───── INPUT MATERIAL
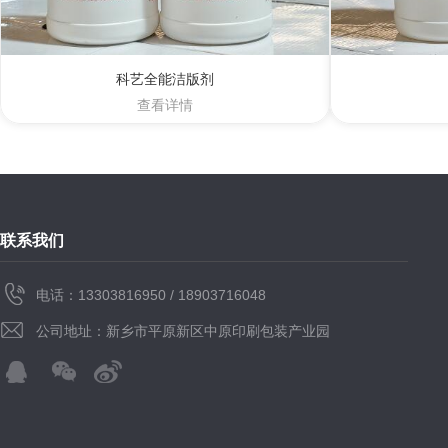
科艺全能洁版剂
查看详情
联系我们
电话：13303816950 / 18903716048
公司地址：新乡市平原新区中原印刷包装产业园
──────────
The task calls for all records to be set down precisely, excluding any images.

科艺全能洁版剂
查看详情
联系我们
电话：13303816950 / 18903716048
公司地址：新乡市平原新区中原印刷包装产业园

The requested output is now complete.